3. Il ressort des pièces du dossier que M. A C a déposé une demande d'admission exceptionnelle au séjour le 26 mars 2024 via la plateforme " démarches simplifiées ". Il ressort également de l'attestation de dépôt générée par cette plateforme que son dossier est en attente d'examen par l'administration. Dans ces conditions, et alors qu'il ne ressort pas des pièces du dossier que M. A C aurait été mis en possession d'un récépissé, le silence de la préfète de l'Essonne sur sa demande d'admission exceptionnelle au séjour présentée le 26 mars 2024 n'a pu avoir pour effet de faire naître une décision implicite de rejet passé un délai de quatre mois à compter de sa demande en application des dispositions précitées de l'article R. 432-1 du code de l'entrée et du séjour des étrangers et du droit d'asile. Il s'ensuit que les conclusions à fin d'annulation présentées par M. A C, qui sont dirigées contre une décision qui n'existe pas, sont entachées d'une irrecevabilité manifeste non susceptible d'être régularisée.

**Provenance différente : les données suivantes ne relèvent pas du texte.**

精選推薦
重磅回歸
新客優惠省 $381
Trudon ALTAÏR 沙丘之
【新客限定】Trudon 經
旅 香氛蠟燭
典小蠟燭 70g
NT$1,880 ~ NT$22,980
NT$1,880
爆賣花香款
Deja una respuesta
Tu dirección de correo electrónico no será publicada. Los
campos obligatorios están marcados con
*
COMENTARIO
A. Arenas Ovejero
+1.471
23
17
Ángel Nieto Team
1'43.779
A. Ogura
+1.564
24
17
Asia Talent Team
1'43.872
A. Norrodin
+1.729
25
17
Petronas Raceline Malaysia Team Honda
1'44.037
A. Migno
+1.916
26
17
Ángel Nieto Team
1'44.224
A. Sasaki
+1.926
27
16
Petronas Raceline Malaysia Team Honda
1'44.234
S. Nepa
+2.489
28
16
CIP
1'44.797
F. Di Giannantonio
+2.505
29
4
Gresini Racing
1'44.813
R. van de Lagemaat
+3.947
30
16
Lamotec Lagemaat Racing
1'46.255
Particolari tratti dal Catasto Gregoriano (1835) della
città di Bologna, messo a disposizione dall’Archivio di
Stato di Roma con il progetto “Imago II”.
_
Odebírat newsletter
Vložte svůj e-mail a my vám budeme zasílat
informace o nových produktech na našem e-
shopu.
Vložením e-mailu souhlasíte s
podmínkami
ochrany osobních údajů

Sur les conclusions à fin d'annulation de la décision de refus de convocation :

4. M. A C, ressortissant colombien, a sollicité une demande rendez-vous afin de déposer une demande de titre de séjour le 26 mars 2024 sur le site " www.demarches-simplifiees.fr ". A ce titre, M. A C soutient que l'absence de convocation à la suite de cette demande doit s'analyser comme une décision implicite de refus de convocation, et en conséquence sollicite l'annulation de cette décision.

5. Aucune disposition législative ou réglementaire, notamment par l'article R.432-1 du code de l'entrée et du séjour des étrangers et du droit d'asile, ni aucun principe ne fixe de délai déterminé dans lequel l'autorité administrative serait tenue de recevoir un étranger ayant demandé à se présenter en préfecture pour y déposer sa demande de titre de séjour.

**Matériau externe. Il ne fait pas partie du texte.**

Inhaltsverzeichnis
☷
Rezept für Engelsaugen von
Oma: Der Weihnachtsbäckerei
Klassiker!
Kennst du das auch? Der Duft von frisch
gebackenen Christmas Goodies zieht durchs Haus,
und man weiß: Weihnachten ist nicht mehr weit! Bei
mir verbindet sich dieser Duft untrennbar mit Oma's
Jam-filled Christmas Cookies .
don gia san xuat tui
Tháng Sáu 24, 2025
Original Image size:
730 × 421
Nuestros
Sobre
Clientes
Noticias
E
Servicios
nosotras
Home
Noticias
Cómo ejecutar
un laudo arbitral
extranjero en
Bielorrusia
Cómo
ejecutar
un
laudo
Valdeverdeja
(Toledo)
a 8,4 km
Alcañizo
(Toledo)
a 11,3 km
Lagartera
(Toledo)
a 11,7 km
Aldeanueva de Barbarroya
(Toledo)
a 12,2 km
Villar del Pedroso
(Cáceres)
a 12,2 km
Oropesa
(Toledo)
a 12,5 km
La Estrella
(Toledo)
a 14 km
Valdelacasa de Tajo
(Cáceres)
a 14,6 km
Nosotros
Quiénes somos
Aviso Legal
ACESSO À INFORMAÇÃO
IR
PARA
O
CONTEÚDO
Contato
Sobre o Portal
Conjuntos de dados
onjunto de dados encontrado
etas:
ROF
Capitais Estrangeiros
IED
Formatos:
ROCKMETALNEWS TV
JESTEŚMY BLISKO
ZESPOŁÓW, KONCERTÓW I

6. Ainsi qu'il a été dit au point 5, le silence gardé après le dépôt d'une demande de titre de séjour sur le site " www.demarches-simplifiees.fr " ne peut être regardée comme étant susceptible de faire naître une décision implicite de refus de convocation au guichet des services de la préfecture, dès lors que l'administration n'est assujettie à aucun délai dans lequel elle serait tenue de recevoir un étranger ayant présenté une telle demande de titre de séjour. Dans ces conditions, M. A C ne justifie pas de l'existence d'une décision par laquelle la préfète ou son représentant lui aurait opposé un refus de le convoquer en préfecture, dont il pourrait demander l'annulation.

7. Il résulte de ce qui précède qu'il y a lieu de rejeter la requête de M. A C en toutes ses conclusions en application des dispositions précitées du 4° de l'article R. 222-1 du code de justice administrative.

O R D O N N E :

Article 1er : La requête de M. A C est rejetée.

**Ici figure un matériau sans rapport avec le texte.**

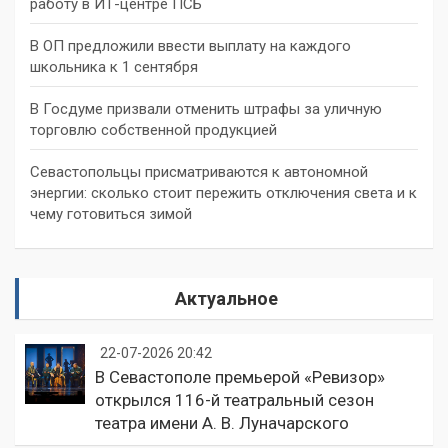
работу в ИТ-центре ПСБ
В ОП предложили ввести выплату на каждого
школьника к 1 сентября
В Госдуме призвали отменить штрафы за уличную
торговлю собственной продукцией
Севастопольцы присматриваются к автономной
энергии: сколько стоит пережить отключения света и к
чему готовиться зимой
Актуальное
22-07-2026 20:42
В Севастополе премьерой «Ревизор»
открылся 116-й театральный сезон
театра имени А. В. Луначарского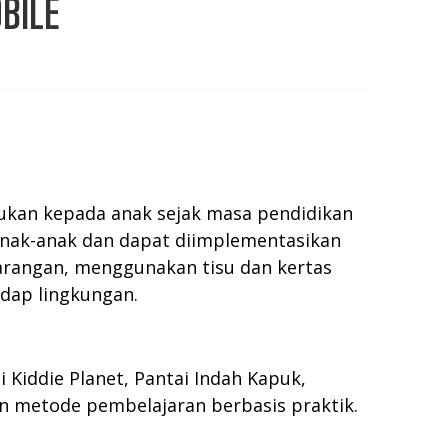
BILE
ukan kepada anak sejak masa pendidikan
 anak-anak dan dapat diimplementasikan
barangan, menggunakan tisu dan kertas
dap lingkungan.
 Kiddie Planet, Pantai Indah Kapuk,
an metode pembelajaran berbasis praktik.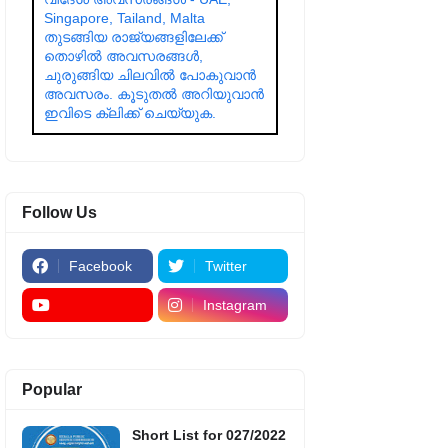
Singapore, Tailand, Malta
തുടങ്ങിയ രാജ്യങ്ങളിലേക്ക്
തൊഴിൽ അവസരങ്ങൾ,
ചുരുങ്ങിയ ചിലവിൽ പോകുവാൻ
അവസരം. കൂടുതൽ അറിയുവാൻ
ഇവിടെ ക്ലിക്ക് ചെയ്യുക.
Follow Us
Facebook
Twitter
Instagram
Popular
Short List for 027/2022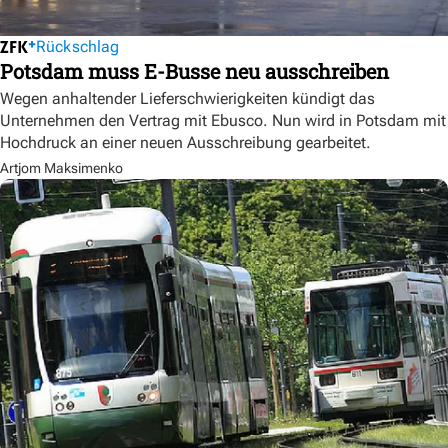
Rückschlag
Potsdam muss E-Busse neu ausschreiben
Wegen anhaltender Lieferschwierigkeiten kündigt das
Unternehmen den Vertrag mit Ebusco. Nun wird in Potsdam mit
Hochdruck an einer neuen Ausschreibung gearbeitet.
Artjom Maksimenko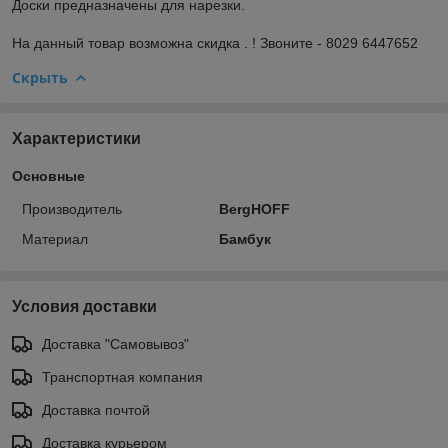
Доски предназначены для нарезки.
На данный товар возможна скидка . ! Звоните - 8029 6447652
Скрыть
Характеристики
Основные
Производитель
BergHOFF
Материал
Бамбук
Условия доставки
Доставка "Самовывоз"
Транспортная компания
Доставка почтой
Доставка курьером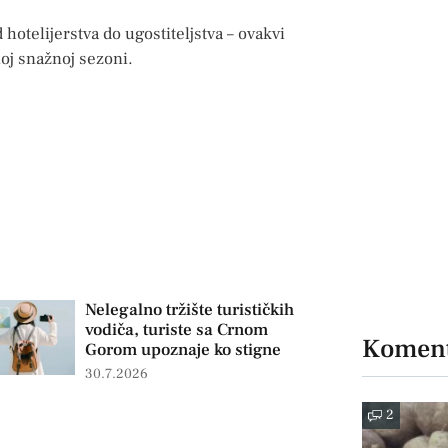
 hotelijerstva do ugostiteljstva – ovakvi
oj snažnoj sezoni.
Nelegalno tržište turističkih
vodiča, turiste sa Crnom
Koment
Gorom upoznaje ko stigne
30.7.2026
2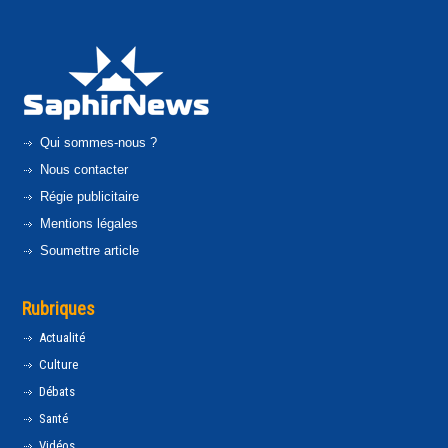
Qui sommes-nous ?
Nous contacter
Régie publicitaire
Mentions légales
Soumettre article
Rubriques
Actualité
Culture
Débats
Santé
Vidéos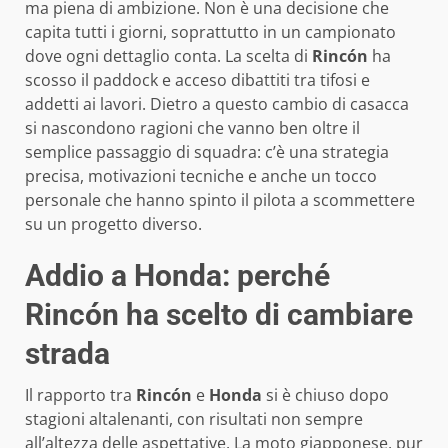
ma piena di ambizione. Non è una decisione che
capita tutti i giorni, soprattutto in un campionato
dove ogni dettaglio conta. La scelta di
Rincón
ha
scosso il paddock e acceso dibattiti tra tifosi e
addetti ai lavori. Dietro a questo cambio di casacca
si nascondono ragioni che vanno ben oltre il
semplice passaggio di squadra: c’è una strategia
precisa, motivazioni tecniche e anche un tocco
personale che hanno spinto il pilota a scommettere
su un progetto diverso.
Addio a Honda: perché
Rincón ha scelto di cambiare
strada
Il rapporto tra
Rincón
e
Honda
si è chiuso dopo
stagioni altalenanti, con risultati non sempre
all’altezza delle aspettative. La moto giapponese, pur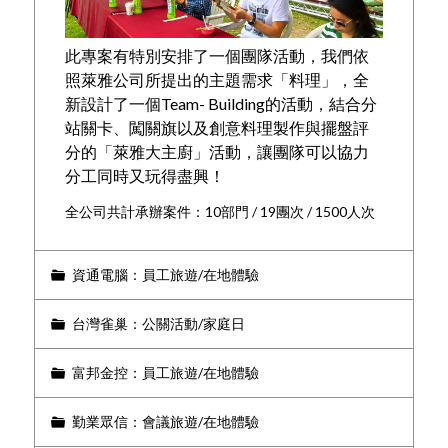
此專案有特別安排了一個團隊活動，我們依
照萊雅公司所提出的主題需求「料理」，全
新設計了一個Team- Building的活動，結合分
站關卡、闖關旗以及創意料理製作與擺盤評
分的「萊雅大主廚」活動，讓團隊可以協力
分工同時又玩得盡興！
全公司共計承辦案件：10部門 / 19團次 / 1500人次
資通電腦：員工旅遊/在地體驗
台灣雀巢：公關活動/家庭日
富邦金控：員工旅遊/在地體驗
勤業眾信：會議旅遊/在地體驗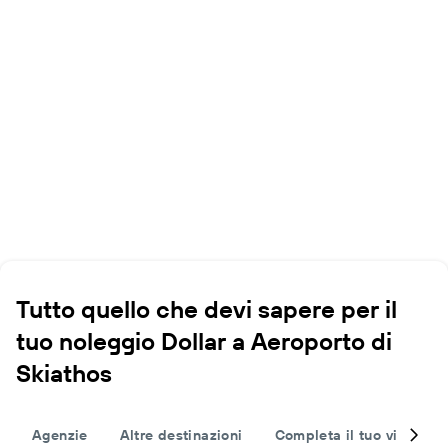
Tutto quello che devi sapere per il
tuo noleggio Dollar a Aeroporto di
Skiathos
Agenzie
Altre destinazioni
Completa il tuo viaggio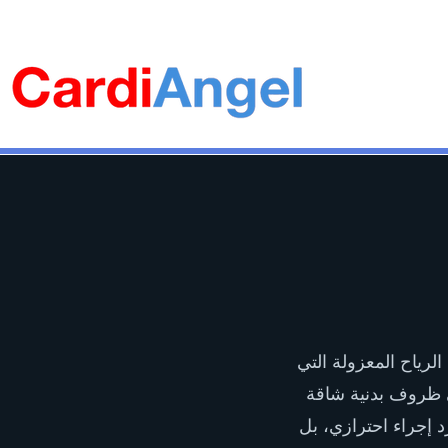
Bec
AED تدريب
CardiAngel AED online
رياح المعزولة التي
في ظروف بدنية شاقة
 (AED) في الموقع ليس مجرد إجراء احترازي، بل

Article 2 : La présente ordonnance sera notifiée à M. B C et à la préfète de l'Essonne.

Fait à Versailles, le 8 avril 2025.

La présidente,

signé

J. Grand d'Esnon

La République mande et ordonne à la préfète de l'Essonne en ce qui la concerne et à tous commissaires de justice à ce requis en ce qui concerne les voies de droit commun contre les parties privées de pourvoir à l'exécution de la présente décision.